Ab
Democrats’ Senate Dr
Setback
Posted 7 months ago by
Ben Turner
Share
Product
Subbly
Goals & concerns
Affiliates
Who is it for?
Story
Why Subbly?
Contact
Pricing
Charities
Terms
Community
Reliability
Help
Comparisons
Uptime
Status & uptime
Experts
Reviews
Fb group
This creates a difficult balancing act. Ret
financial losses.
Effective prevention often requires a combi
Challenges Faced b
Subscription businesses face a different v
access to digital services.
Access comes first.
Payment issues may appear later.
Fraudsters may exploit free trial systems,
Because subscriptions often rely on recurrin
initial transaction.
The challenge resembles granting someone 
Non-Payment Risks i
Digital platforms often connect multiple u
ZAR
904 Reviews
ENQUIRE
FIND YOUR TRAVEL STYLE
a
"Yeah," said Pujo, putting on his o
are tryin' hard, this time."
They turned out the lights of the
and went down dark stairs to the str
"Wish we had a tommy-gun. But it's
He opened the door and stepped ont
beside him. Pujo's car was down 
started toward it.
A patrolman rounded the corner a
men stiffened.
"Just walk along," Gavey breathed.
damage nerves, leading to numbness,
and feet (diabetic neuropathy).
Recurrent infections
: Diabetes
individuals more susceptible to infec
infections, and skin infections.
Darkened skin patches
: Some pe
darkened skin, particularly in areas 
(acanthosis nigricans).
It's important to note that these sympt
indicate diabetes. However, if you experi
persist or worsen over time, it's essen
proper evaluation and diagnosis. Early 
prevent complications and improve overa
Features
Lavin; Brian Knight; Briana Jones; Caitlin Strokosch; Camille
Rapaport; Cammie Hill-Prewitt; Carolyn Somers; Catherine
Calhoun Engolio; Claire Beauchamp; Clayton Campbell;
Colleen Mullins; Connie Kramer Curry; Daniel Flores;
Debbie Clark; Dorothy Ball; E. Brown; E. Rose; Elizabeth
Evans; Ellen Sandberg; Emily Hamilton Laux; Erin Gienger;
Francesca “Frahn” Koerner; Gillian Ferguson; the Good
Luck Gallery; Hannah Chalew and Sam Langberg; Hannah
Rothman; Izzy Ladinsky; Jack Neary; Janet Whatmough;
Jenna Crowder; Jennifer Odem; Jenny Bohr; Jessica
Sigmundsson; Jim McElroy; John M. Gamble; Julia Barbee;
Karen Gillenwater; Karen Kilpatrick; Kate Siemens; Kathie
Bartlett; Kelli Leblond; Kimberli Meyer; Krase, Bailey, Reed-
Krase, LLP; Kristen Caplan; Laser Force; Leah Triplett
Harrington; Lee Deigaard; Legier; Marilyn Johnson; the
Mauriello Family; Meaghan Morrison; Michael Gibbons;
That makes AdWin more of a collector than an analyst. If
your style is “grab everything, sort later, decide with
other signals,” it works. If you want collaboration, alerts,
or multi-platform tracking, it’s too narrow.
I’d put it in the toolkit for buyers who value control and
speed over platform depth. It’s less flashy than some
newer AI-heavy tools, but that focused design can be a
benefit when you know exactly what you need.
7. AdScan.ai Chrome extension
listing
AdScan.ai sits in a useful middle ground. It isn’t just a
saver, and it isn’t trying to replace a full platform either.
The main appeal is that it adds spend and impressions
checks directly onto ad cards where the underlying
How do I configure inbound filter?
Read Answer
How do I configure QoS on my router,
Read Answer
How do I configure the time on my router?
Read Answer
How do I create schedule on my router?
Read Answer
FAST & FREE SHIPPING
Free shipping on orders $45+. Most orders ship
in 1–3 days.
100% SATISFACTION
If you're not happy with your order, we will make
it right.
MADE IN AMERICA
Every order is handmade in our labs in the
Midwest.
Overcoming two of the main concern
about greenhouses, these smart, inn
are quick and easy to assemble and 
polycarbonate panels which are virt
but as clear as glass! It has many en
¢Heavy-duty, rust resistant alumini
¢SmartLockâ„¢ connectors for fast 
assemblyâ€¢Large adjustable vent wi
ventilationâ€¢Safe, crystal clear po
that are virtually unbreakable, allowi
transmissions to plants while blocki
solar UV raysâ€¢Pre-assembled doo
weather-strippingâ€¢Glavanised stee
#####
• **WHAT YOU HAVE TO DO**: Return, with no change at all, every line in the entries above from the line containing "Jenna Crowder; Jennifer" through the line containing "saver, and it".

• **WRITTEN ANSWER**:
Jenna Crowder; Jennifer Odem; Jenny Bohr; Jessica
Sigmundsson; Jim McElroy; John M. Gamble; Julia Barbee;
Karen Gillenwater; Karen Kilpatrick; Kate Siemens; Kathie
Bartlett; Kelli Leblond; Kimberli Meyer; Krase, Bailey, Reed-
Krase, LLP; Kristen Caplan; Laser Force; Leah Triplett
Harrington; Lee Deigaard; Legier; Marilyn Johnson; the
Mauriello Family; Meaghan Morrison; Michael Gibbons;
That makes AdWin more of a collector than an analyst. If
your style is “grab everything, sort later, decide with
other signals,” it works. If you want collaboration, alerts,
or multi-platform tracking, it’s too narrow.
I’d put it in the toolkit for buyers who value control and
speed over platform depth. It’s less flashy than some
newer AI-heavy tools, but that focused design can be a
benefit when you know exactly what you need.
7. AdScan.ai Chrome extension
listing
AdScan.ai sits in a useful middle ground. It isn’t just a
saver, and it isn’t trying to replace a full platform either.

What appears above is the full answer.